Sta. Maria Micaela do Ssmo. Sacramento, Fundadora - 24 de agosto

    
     Micaela Desmaissières y López de Dicastillo era filha de um opulento aristocrata e valente militar espanhol que em 1809 combatia as tropas de Napoleão que tinham invadido a Espanha. Sua mãe, Bernarda, era camareira da rainha Maria Luiza de Parma e tinha um irmão — Diego, depois conde de la Veja del Pozo — que foi embaixador do governo espanhol em Bruxelas e Paris, tendo falecido prematuramente aos 49 anos de idade.

     Austera, Bernarda educou os filhos à maneira das grandes famílias de antanho. Por isso quis que a filha, apesar de aristocrata, aprendesse a cozinhar, passar, e ocupar-se de todos os afazeres domésticos. Dizia que isso era “para o que possa suceder”. Micaela aprendeu também a tocar vários instrumentos musicais. Bernarda legou também à filha o hábito de passar de duas a três horas na igreja, o que Micaela fazia “embevecida em ternos afetos”.
     Em sua juventude Micaela costumava visitar os doentes e costurar para vestir os pobres. Reunia também em casa meninas pobres para ensinar-lhes a doutrina católica.
     Absorta em suas devoções e obras de caridade, Micaela chegou aos trinta anos sem pensar em casamento. Falecendo então a mãe, à qual era muito unida, ela herdou o título de Viscondessa de Jorbalán.
     Como encontrasse nos hospitais de Madrid muitas mulheres que, depois de levar vida devassa, sofriam as consequências de seus desmandos, veio-lhe a ideia de fundar uma casa de refúgio para a redenção dessas pecadoras. Foi o que fez com seus próprios recursos. Mesmo quando estava no exterior, a viscondessa não deixava de favorecer essa fundação com conselhos e dinheiro.
     Diz um seu biógrafo: “Seu irmão, o embaixador, apreciava tanto suas requintadas qualidades de gentileza no trato, sua discrição no falar e seu senso de oportunidade em tudo, que não podia separar-se de sua companhia. Para comprazer-lhe, a viscondessa aceitava aquela vida de sociedade, procurando harmonizá-la com uma intensa vida interior”. (1) Desse modo viveu vários anos nas principais capitais europeias.
     Ela mesma nos conta como passava seus dias: “De manhã, em obras de caridade; o resto do dia em visitas, passeios a cavalo ou de carro; e, à noite, no teatro, em reuniões e baile. Acrescente-se a isto o excessivo luxo e o primor na mesa”. (2) Isso, que poderia ser uma vida de dissipação, para ela era ocasião de sacrifícios. Pois, sob os ricos vestidos de seda, levava rudes cilícios e no teatro assistia à cena usando óculos sem vidros.
     Ela revela também a luta que tinha que enfrentar para vencer seu orgulho e caráter impetuoso e demasiado ativo. (4)
     Em 1848 ela voltou à Espanha, disposta a seguir o caminho que a Providência Divina lhe indicasse.
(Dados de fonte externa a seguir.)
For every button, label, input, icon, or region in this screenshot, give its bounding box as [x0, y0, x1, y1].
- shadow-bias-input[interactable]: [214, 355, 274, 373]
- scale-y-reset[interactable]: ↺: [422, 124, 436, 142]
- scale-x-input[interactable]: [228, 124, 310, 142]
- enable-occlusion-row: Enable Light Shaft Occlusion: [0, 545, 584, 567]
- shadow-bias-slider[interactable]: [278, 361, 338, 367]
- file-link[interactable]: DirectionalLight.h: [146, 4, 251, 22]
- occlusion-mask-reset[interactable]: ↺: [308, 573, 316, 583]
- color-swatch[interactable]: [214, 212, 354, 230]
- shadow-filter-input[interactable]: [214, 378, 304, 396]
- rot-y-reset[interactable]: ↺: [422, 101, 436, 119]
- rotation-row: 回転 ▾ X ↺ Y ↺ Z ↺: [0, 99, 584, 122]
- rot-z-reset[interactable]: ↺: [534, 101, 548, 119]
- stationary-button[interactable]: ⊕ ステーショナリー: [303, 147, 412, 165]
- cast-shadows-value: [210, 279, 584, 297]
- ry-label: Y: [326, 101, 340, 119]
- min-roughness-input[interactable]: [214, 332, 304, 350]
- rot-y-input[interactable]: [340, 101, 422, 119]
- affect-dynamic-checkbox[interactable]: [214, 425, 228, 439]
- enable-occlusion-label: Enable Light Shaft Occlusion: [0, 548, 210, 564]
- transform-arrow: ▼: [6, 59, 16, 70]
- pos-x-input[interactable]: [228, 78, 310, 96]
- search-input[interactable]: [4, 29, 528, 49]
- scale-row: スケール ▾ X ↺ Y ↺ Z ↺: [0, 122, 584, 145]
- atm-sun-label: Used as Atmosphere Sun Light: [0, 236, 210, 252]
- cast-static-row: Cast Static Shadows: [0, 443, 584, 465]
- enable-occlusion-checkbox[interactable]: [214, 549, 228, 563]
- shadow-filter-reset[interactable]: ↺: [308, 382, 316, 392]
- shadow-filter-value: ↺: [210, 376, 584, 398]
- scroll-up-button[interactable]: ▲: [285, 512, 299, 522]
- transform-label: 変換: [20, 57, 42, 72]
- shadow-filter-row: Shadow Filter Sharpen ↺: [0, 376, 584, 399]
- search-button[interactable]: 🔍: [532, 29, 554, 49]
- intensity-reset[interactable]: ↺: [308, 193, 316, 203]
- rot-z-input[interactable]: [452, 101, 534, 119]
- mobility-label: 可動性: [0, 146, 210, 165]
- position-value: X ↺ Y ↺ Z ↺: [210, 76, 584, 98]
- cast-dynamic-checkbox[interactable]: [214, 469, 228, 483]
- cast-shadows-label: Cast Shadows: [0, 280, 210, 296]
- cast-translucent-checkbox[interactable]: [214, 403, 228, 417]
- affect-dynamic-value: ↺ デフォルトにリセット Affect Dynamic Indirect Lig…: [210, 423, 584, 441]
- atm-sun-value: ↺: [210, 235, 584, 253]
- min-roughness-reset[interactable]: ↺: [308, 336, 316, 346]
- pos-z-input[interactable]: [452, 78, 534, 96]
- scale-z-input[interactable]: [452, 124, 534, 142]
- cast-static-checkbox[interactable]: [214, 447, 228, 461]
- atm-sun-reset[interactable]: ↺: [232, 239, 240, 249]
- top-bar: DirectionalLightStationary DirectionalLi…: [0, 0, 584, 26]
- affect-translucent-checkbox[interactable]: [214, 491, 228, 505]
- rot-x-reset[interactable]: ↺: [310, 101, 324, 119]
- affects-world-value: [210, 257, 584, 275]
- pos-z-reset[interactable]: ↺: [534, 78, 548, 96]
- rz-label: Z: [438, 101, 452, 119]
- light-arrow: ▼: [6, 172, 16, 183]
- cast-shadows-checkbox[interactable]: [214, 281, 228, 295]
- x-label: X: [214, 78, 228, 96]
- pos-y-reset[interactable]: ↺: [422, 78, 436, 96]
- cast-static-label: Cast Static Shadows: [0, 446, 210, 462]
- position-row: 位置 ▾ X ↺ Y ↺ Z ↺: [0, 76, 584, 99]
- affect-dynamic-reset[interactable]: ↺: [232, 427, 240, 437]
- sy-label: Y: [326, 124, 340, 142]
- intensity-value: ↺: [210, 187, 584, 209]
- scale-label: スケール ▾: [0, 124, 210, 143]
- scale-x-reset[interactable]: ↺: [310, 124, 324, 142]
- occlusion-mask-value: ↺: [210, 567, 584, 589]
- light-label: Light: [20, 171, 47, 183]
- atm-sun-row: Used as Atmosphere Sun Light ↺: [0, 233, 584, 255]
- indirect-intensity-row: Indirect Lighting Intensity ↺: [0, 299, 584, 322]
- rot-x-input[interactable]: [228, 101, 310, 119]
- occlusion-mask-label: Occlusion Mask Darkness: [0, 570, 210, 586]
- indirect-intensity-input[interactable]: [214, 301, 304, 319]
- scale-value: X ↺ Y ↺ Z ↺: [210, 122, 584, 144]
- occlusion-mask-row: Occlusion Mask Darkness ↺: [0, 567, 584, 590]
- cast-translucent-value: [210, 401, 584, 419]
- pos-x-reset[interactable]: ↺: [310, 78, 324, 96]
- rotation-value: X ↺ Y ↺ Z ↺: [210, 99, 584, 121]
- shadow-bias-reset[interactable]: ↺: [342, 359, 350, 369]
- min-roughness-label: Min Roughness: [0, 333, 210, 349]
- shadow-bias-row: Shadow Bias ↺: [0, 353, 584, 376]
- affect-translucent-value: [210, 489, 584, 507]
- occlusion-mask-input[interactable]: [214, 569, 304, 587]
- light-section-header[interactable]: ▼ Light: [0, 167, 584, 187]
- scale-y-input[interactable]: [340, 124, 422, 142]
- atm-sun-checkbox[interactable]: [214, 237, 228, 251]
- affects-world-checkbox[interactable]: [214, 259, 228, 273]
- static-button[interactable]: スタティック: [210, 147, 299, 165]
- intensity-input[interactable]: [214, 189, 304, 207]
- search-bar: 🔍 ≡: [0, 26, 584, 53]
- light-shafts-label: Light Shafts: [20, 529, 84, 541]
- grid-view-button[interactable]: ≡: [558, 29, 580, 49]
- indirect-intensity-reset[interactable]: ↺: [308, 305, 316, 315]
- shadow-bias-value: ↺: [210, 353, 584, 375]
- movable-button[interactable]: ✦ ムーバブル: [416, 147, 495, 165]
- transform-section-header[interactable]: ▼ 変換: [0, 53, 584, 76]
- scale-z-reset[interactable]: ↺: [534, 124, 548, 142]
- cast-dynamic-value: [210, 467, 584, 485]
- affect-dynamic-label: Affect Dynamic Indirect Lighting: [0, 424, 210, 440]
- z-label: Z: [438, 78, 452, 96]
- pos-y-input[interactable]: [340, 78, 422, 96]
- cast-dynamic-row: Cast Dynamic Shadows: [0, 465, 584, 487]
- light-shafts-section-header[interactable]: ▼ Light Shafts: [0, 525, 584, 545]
Continuou enquanto isso a se vestir com muito luxo. Um dia ela foi assim toda ataviada se confessar. O sacerdote, ouvindo o frufru das sedas, disse-lhe bem espanholamente: “A Senhora vem demasiado oca para pedir perdão a Deus”. Ela desculpou-se: “São as saias”. O sacerdote retrucou: “Pois arranje outras”.
     No dia seguinte a santa apresentou-se no extremo oposto; tão desajeitada que chamava a atenção de toda a igreja. O sacerdote increpou-a novamente: “Como vem tão ridícula? Tire as sedas, mas se vista como essas senhoras virtuosas que vê na igreja”. Santa Micaela mandou fazer então um vestido simples de lã.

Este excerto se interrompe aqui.